Tally the lines below that include "художественная" and give only the total.

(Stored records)

·····

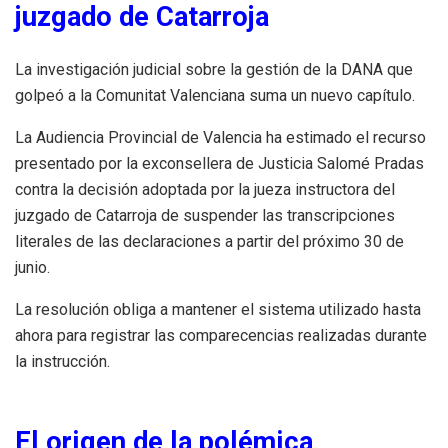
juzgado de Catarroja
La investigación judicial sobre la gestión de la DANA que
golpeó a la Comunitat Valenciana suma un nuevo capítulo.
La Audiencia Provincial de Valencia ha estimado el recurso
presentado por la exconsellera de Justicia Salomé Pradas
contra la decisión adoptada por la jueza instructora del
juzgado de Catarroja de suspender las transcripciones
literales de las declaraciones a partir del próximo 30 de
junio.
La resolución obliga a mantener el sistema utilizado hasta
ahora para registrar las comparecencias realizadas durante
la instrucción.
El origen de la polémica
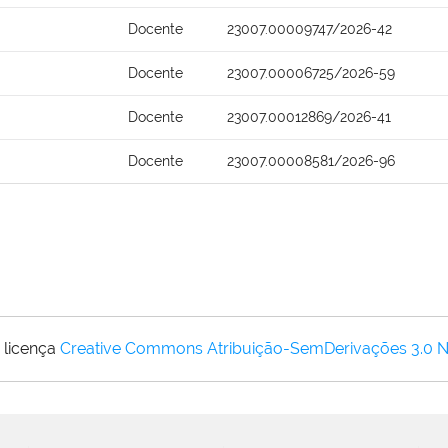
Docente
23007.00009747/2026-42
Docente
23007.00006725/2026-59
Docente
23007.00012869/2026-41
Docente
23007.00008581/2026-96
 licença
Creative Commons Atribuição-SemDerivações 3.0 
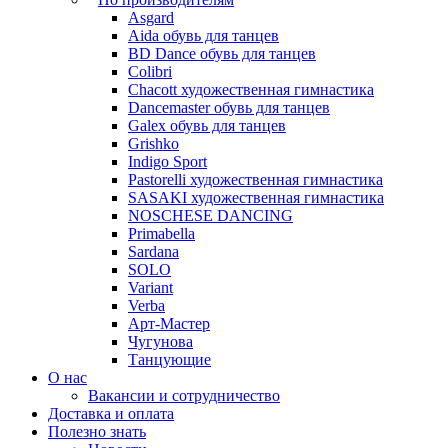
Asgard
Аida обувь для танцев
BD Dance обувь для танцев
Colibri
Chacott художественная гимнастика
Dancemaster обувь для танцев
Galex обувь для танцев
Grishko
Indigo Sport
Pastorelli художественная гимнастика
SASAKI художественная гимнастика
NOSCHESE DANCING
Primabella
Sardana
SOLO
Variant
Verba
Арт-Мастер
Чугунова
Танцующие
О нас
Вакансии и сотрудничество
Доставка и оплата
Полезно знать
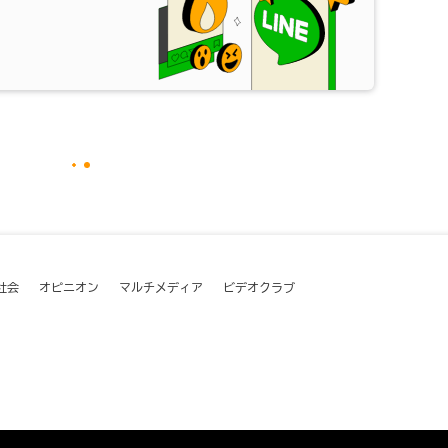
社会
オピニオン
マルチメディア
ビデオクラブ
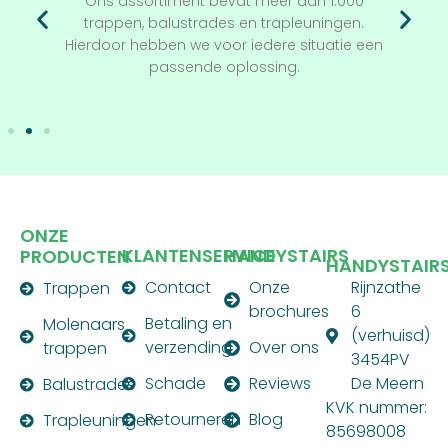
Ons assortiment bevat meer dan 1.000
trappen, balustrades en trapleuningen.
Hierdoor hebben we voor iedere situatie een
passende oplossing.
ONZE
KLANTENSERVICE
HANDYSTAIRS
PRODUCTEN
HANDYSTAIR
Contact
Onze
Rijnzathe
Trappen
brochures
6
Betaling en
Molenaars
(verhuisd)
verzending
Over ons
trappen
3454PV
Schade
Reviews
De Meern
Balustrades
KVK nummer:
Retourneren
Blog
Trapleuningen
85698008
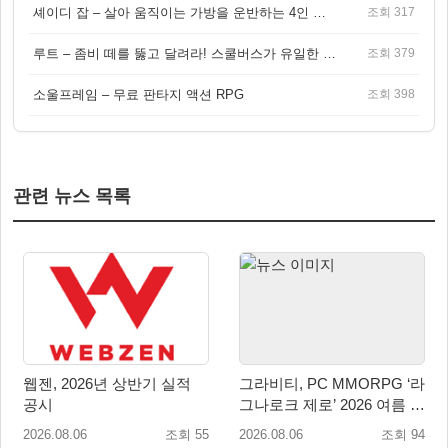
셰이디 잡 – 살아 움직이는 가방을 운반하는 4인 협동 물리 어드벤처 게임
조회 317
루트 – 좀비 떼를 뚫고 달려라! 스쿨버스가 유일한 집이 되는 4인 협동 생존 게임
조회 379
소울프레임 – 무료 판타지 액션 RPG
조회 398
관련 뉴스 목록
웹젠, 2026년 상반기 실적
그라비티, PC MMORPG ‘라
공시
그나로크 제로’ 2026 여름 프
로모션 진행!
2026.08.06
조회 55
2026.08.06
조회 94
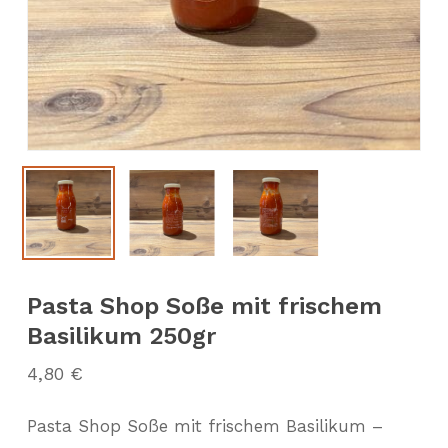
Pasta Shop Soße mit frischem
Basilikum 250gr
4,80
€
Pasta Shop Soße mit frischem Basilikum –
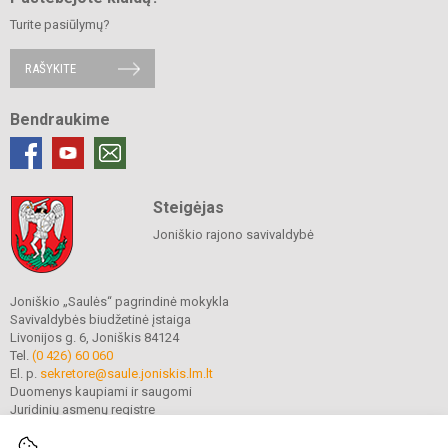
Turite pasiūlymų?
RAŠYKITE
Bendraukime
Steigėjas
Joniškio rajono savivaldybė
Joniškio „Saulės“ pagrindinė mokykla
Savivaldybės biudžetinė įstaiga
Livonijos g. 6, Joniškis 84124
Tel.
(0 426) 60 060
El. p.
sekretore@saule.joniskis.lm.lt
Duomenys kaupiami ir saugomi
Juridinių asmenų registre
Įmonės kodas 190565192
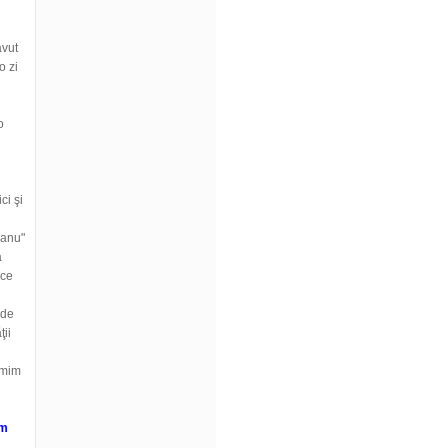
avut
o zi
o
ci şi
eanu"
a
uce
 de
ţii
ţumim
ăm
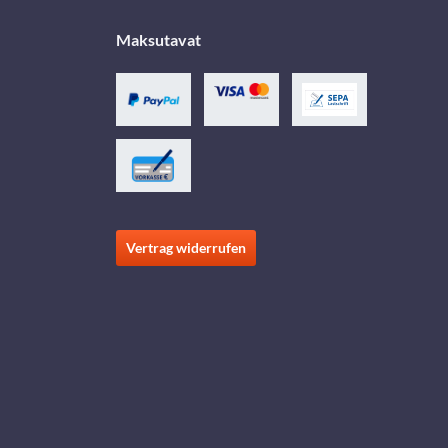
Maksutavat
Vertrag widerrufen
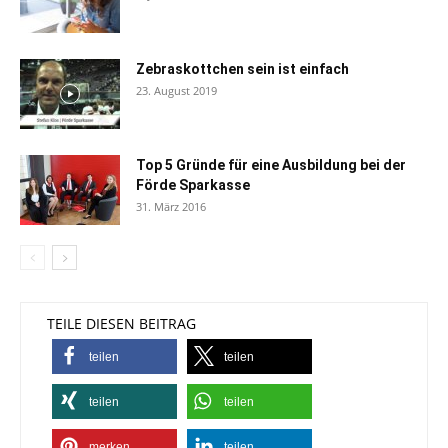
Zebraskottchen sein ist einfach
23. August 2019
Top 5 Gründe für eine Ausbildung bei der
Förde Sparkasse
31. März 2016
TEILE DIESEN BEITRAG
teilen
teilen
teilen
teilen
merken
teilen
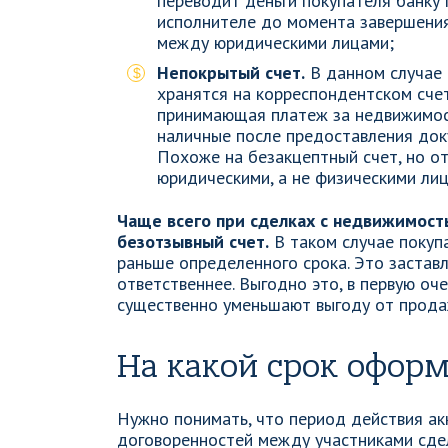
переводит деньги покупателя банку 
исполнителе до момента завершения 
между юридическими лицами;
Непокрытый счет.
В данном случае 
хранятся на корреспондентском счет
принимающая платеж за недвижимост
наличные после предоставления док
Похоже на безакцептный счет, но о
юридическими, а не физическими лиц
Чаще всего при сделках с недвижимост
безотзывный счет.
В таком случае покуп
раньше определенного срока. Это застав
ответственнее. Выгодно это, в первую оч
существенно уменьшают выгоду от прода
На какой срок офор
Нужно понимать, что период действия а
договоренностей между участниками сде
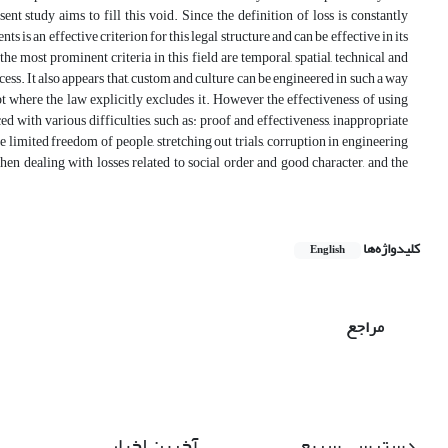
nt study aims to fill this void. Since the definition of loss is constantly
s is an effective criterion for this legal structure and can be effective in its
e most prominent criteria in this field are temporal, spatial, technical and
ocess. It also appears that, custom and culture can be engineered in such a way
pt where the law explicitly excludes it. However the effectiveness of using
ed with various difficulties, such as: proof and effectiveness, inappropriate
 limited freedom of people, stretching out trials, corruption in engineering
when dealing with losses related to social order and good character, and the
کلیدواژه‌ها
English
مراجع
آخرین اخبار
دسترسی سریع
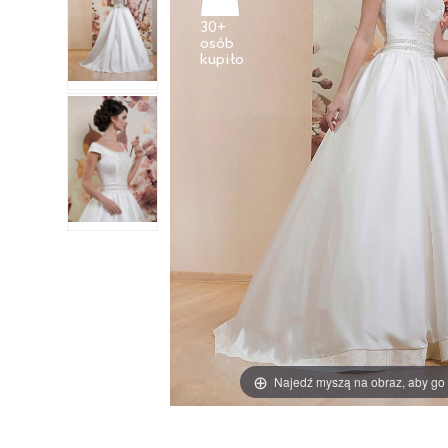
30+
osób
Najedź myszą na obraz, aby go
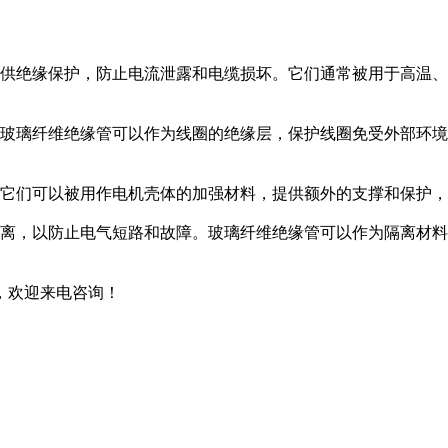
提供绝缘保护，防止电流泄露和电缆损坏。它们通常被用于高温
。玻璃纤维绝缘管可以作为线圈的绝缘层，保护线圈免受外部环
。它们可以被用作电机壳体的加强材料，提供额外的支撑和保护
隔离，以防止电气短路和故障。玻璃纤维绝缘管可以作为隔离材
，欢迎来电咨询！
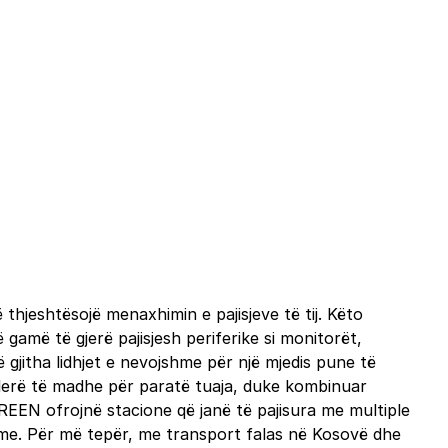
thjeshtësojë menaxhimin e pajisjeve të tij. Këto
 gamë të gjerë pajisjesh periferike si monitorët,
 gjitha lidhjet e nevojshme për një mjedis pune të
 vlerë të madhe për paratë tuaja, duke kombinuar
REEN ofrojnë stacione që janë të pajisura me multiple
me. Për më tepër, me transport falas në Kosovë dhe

·····

Answer section: 3